Walter Ekard, the county's chief executive, stopped short of recommending against taking it over, but said in a letter dated Aug. 13, "Existing deficiencies and risks associated with Oceanside Airport may cost millions of dollars to resolve."
"In addition," Ekard wrote, "serious compliance issues with the Federal Aviation Administration (FAA) have occurred without apparent resolution. Therefore, taking ownership of the airport may expose the county to considerable financial risk."
Ekard's letter introduced a four-page analysis by the county airport staff that said owning Oceanside's single-runway field would assure it would be developed to its fullest potential.
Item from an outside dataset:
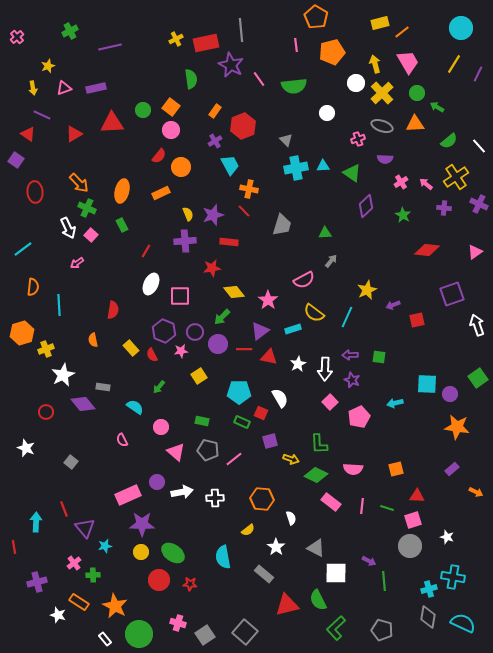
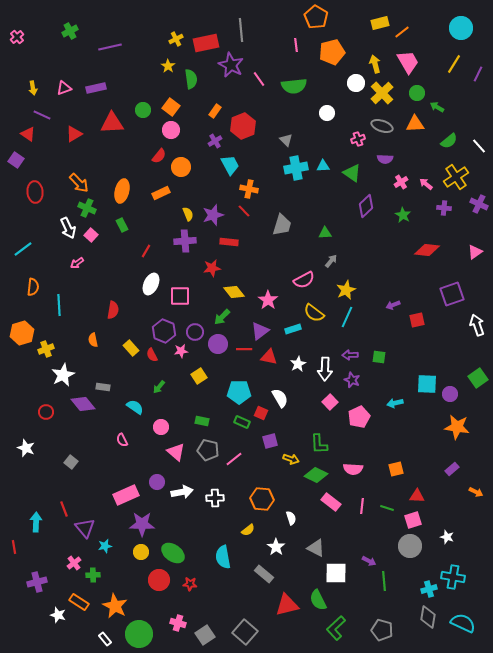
yellow star at (48, 66): moved 120 px right; rotated 16 degrees counterclockwise
yellow star at (367, 290): moved 21 px left
pink rectangle at (128, 495): moved 2 px left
However, the analysis concluded that the venture would be risky.
The county initiated an analysis of taking over the Oceanside airport last September after Supervisor Bill Horn asked the Board of Supervisors to explore the idea. Horn said at the time that Oceanside, led by Mayor Jim Wood, was letting the airport fall into disrepair so it could sell the land for another use.
Horn was unavailable for comment yesterday.
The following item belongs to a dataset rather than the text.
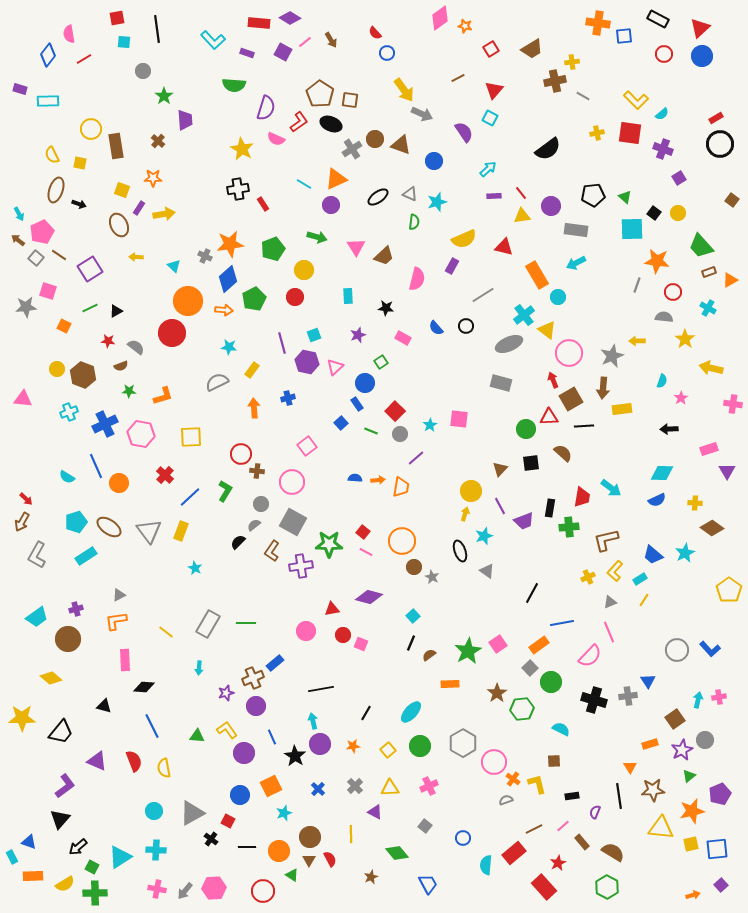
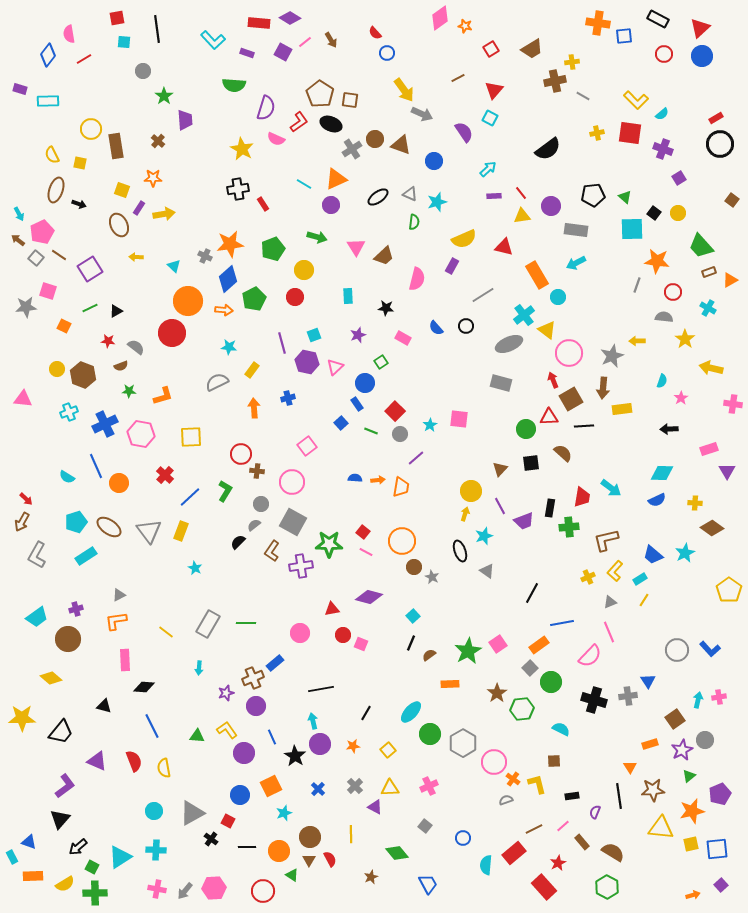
pink circle at (306, 631): moved 6 px left, 2 px down
green circle at (420, 746): moved 10 px right, 12 px up
purple triangle at (375, 812): moved 5 px up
The city this week issued a public request seeking an independent operator for the airport, home to about 70 airplanes. The 50-acre airport, north of state Route 76 about two miles east of Interstate 5, opened as a city facility in 1963.
The county analysis identified five risks associated with airport ownership, including the city's use of $2.5 million in federal funds to purchase 15 acres next to the airport in 2003.
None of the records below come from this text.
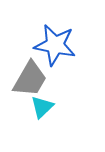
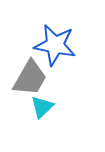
gray trapezoid: moved 1 px up
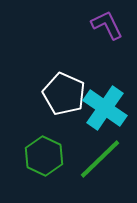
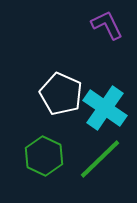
white pentagon: moved 3 px left
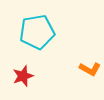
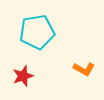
orange L-shape: moved 6 px left
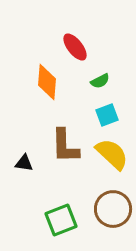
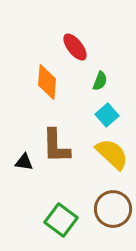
green semicircle: rotated 42 degrees counterclockwise
cyan square: rotated 20 degrees counterclockwise
brown L-shape: moved 9 px left
black triangle: moved 1 px up
green square: rotated 32 degrees counterclockwise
A citizens group sued the city over the purchase of the 15 acres, and a subsequent settlement agreement says the group must be involved in any planning for the land.
The purchase agreement gives the original owners of the 15 acres a right to buy back the land if it is not used for aviation purposes by May 2008.
The county report says that the FAA has told Wood the repurchase option violates the condition for federal funding, and that the FAA would not release the land for sale.
Additionally, the county report says, the city must develop the property for aviation by next May or pay the government either the amount of the federal grant or the fair market price of the land, "whichever is greater."
The report says it is unlikely that the land can be developed for aviation by next May, creating a legal dilemma.
Gary Gurley, the city's general services manager and airport overseer, agreed yesterday that the 15 acres must be used for airport purposes, but he said there is no mandate that buildings be constructed on it.
Gurley said the current use of the land as a buffer between the airport and nearby habitat and houses is a legitimate aviation use.
Wood said yesterday that because he had not seen Ekard's letter or the county report, it was difficult for him to comment.
He said the airport land is valuable and he would like the city to get the best value out of it. He agreed that groups with contradictory agendas -- anti- and pro-airport groups -- have sway over airport operations, and he said the city is legally required to keep the airport open for at least 10 years.
"There's probably not a piece of property around here that doesn't have a bigger wrench thrown into it," Wood said.
The county report noted that the Oceanside Airport Association alleges in a May letter to the mayor that the city might have misallocated $2.6 million the state paid the airport in 1994 for land used in widening Route 76.
The money should have been put into the airport fund but may have gone into the city's general fund, the county report says.
Wood said that event predated his election to the council so he could not comment on it.
The report says the county may explore the option of operating the airport while the city owns it, but Wood said he didn't like that.
"Oceanside's not going to be interested in having the county take it over just to run it," Wood said, because the city wants to make money from the airport.